A third kind of tree structure arises from the CART algorithm of Breiman et al. (1984). This algorithm applies to regression problems in which a given target variable is predicted from a recursively constructed partition of the observation space; the prediction is constant within each member of the partition. If the predictors are numerical variables, the ﬁrst choice in the recursion looks over all variables V and all cut- points a for each variable, generating the binary variables identifying observations where V < a. The binary predictor most correlated with the target variable divides the data set into two sets, and the same choice of division continues within each of the two sets, generating a regression tree. It is a diﬃcult problem to know when to stop dividing. These regression trees constitute a classiﬁcation of the data adapted to a particular purpose: the accurate pre- diction of a particular variable.

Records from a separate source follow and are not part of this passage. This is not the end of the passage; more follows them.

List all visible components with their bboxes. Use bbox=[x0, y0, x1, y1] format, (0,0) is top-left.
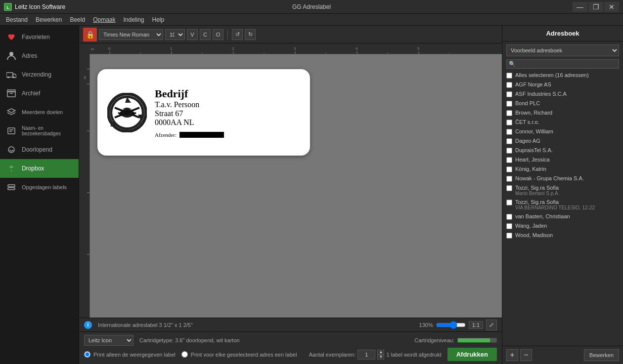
copies-input[interactable] bbox=[357, 350, 375, 360]
label-tav: T.a.v. Persoon bbox=[155, 100, 300, 109]
menu-indeling[interactable]: Indeling bbox=[119, 15, 148, 24]
addr-checkbox-5[interactable] bbox=[506, 129, 512, 135]
svg-rect-16 bbox=[90, 43, 502, 54]
svg-rect-9 bbox=[8, 128, 15, 134]
remove-address-button[interactable]: − bbox=[520, 349, 532, 361]
select-all-checkbox[interactable] bbox=[506, 73, 512, 79]
layers-icon bbox=[6, 107, 17, 118]
radio-all[interactable] bbox=[181, 351, 188, 358]
sidebar-item-verzending[interactable]: Verzending bbox=[0, 65, 79, 84]
address-item-13[interactable]: van Basten, Christiaan bbox=[504, 212, 621, 221]
addr-text-10: Nowak - Grupa Chemia S.A. bbox=[515, 175, 619, 181]
menu-help[interactable]: Help bbox=[148, 15, 169, 24]
addr-checkbox-0[interactable] bbox=[506, 82, 512, 88]
print-count: 1 label wordt afgedrukt bbox=[386, 352, 441, 358]
addr-checkbox-4[interactable] bbox=[506, 120, 512, 125]
address-item-8[interactable]: Heart, Jessica bbox=[504, 155, 621, 164]
menu-opmaak[interactable]: Opmaak bbox=[89, 15, 119, 24]
window-controls[interactable]: — ❐ ✕ bbox=[573, 2, 619, 12]
level-fill bbox=[458, 338, 490, 342]
bold-button[interactable]: V bbox=[187, 29, 198, 40]
label-company: Bedrijf bbox=[155, 87, 300, 100]
underline-button[interactable]: O bbox=[213, 29, 223, 40]
address-item-5[interactable]: Connor, William bbox=[504, 127, 621, 136]
add-address-button[interactable]: + bbox=[506, 349, 518, 361]
addr-checkbox-9[interactable] bbox=[506, 166, 512, 172]
address-item-7[interactable]: DupraisTel S.A. bbox=[504, 146, 621, 155]
svg-rect-15 bbox=[8, 188, 15, 190]
sidebar-item-dropbox[interactable]: Dropbox bbox=[0, 159, 79, 178]
undo-button[interactable]: ↺ bbox=[232, 29, 243, 40]
address-item-3[interactable]: Brown, Richard bbox=[504, 108, 621, 118]
sidebar-item-adres[interactable]: Adres bbox=[0, 46, 79, 65]
address-item-6[interactable]: Dageo AG bbox=[504, 136, 621, 146]
addr-checkbox-12[interactable] bbox=[506, 200, 512, 205]
address-item-15[interactable]: Wood, Madison bbox=[504, 231, 621, 240]
sidebar-item-meerdere-doelen[interactable]: Meerdere doelen bbox=[0, 103, 79, 121]
sidebar-item-favorieten[interactable]: Favorieten bbox=[0, 28, 79, 46]
svg-rect-36 bbox=[79, 54, 90, 318]
addr-text-9: König, Katrin bbox=[515, 166, 619, 172]
sidebar-item-naam[interactable]: Naam- en bezoekersbadges bbox=[0, 121, 79, 140]
info-icon: i bbox=[84, 321, 92, 329]
zoom-slider[interactable] bbox=[436, 321, 466, 329]
addr-checkbox-8[interactable] bbox=[506, 157, 512, 163]
close-button[interactable]: ✕ bbox=[604, 2, 619, 12]
address-item-9[interactable]: König, Katrin bbox=[504, 164, 621, 174]
addr-checkbox-2[interactable] bbox=[506, 101, 512, 107]
addr-checkbox-7[interactable] bbox=[506, 148, 512, 154]
addr-checkbox-13[interactable] bbox=[506, 214, 512, 220]
sidebar-item-opgeslagen[interactable]: Opgeslagen labels bbox=[0, 178, 79, 197]
addr-checkbox-1[interactable] bbox=[506, 91, 512, 97]
printer-select[interactable]: Leitz Icon bbox=[84, 335, 134, 346]
search-input[interactable] bbox=[516, 61, 617, 67]
addr-checkbox-11[interactable] bbox=[506, 185, 512, 191]
maximize-button[interactable]: ❐ bbox=[588, 2, 603, 12]
svg-point-13 bbox=[11, 170, 12, 172]
titlebar-left: L Leitz Icon Software bbox=[4, 3, 65, 11]
address-item-0[interactable]: AGF Norge AS bbox=[504, 80, 621, 89]
address-book-select[interactable]: Voorbeeld adresboek bbox=[506, 44, 619, 56]
radio-row1: Print alleen de weergegeven label bbox=[84, 351, 176, 358]
radio1-label: Print alleen de weergegeven label bbox=[93, 352, 176, 358]
canvas-workspace[interactable]: Bedrijf T.a.v. Persoon Straat 67 0000AA … bbox=[90, 54, 502, 318]
sidebar-item-doorlopend[interactable]: Doorlopend bbox=[0, 140, 79, 159]
doc-title: GG Adreslabel bbox=[292, 3, 331, 10]
lock-button[interactable]: 🔒 bbox=[83, 28, 97, 41]
radio-current[interactable] bbox=[84, 351, 90, 358]
select-all-item[interactable]: Alles selecteren (16 adressen) bbox=[504, 71, 621, 80]
copies-up-button[interactable]: ▲ bbox=[377, 350, 384, 355]
redo-button[interactable]: ↻ bbox=[245, 29, 256, 40]
print-button[interactable]: Afdrukken bbox=[447, 348, 497, 361]
menu-bestand[interactable]: Bestand bbox=[2, 15, 32, 24]
addr-text-7: DupraisTel S.A. bbox=[515, 147, 619, 153]
font-size-select[interactable]: 10 12 14 bbox=[165, 29, 185, 40]
italic-button[interactable]: C bbox=[200, 29, 211, 40]
loop-icon bbox=[6, 144, 17, 155]
addr-text-8: Heart, Jessica bbox=[515, 157, 619, 162]
address-item-11[interactable]: Tozzi, Sig.ra Sofia Mario Bertani S.p.A. bbox=[504, 183, 621, 198]
label-card[interactable]: Bedrijf T.a.v. Persoon Straat 67 0000AA … bbox=[97, 69, 310, 156]
addr-checkbox-3[interactable] bbox=[506, 110, 512, 116]
edit-address-button[interactable]: Bewerken bbox=[584, 349, 619, 361]
address-item-1[interactable]: ASF Industries S.C.A bbox=[504, 89, 621, 99]
address-item-12[interactable]: Tozzi, Sig.ra Sofia VIA BERNARDINO TELES… bbox=[504, 198, 621, 212]
menu-bewerken[interactable]: Bewerken bbox=[32, 15, 66, 24]
copies-down-button[interactable]: ▼ bbox=[377, 355, 384, 360]
fit-button[interactable]: 1:1 bbox=[469, 321, 483, 329]
sender-bar bbox=[179, 132, 224, 138]
address-item-14[interactable]: Wang, Jaden bbox=[504, 221, 621, 231]
menu-beeld[interactable]: Beeld bbox=[66, 15, 89, 24]
address-item-4[interactable]: ČET s.r.o. bbox=[504, 118, 621, 127]
sidebar-item-archief[interactable]: Archief bbox=[0, 84, 79, 103]
addr-checkbox-10[interactable] bbox=[506, 176, 512, 182]
minimize-button[interactable]: — bbox=[573, 2, 587, 12]
font-family-select[interactable]: Times New Roman Arial bbox=[99, 29, 163, 40]
address-item-2[interactable]: Bond PLC bbox=[504, 99, 621, 108]
addr-checkbox-6[interactable] bbox=[506, 138, 512, 144]
addr-checkbox-15[interactable] bbox=[506, 233, 512, 239]
address-item-10[interactable]: Nowak - Grupa Chemia S.A. bbox=[504, 174, 621, 183]
fullscreen-button[interactable]: ⤢ bbox=[486, 320, 497, 330]
addr-checkbox-14[interactable] bbox=[506, 223, 512, 229]
search-box[interactable]: 🔍 bbox=[506, 59, 619, 69]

Usually, only the ﬁnal partition is of interest in evaluating the regressive prediction, although the regression tree obtained along the way is used to decide which variables are most important in pre- diction, for example, the variables appearing in the higher levels of the tree are usually the most important. However, if there are several highly correlated variables, only one might appear in the regression tree, although each would be equally useful in prediction.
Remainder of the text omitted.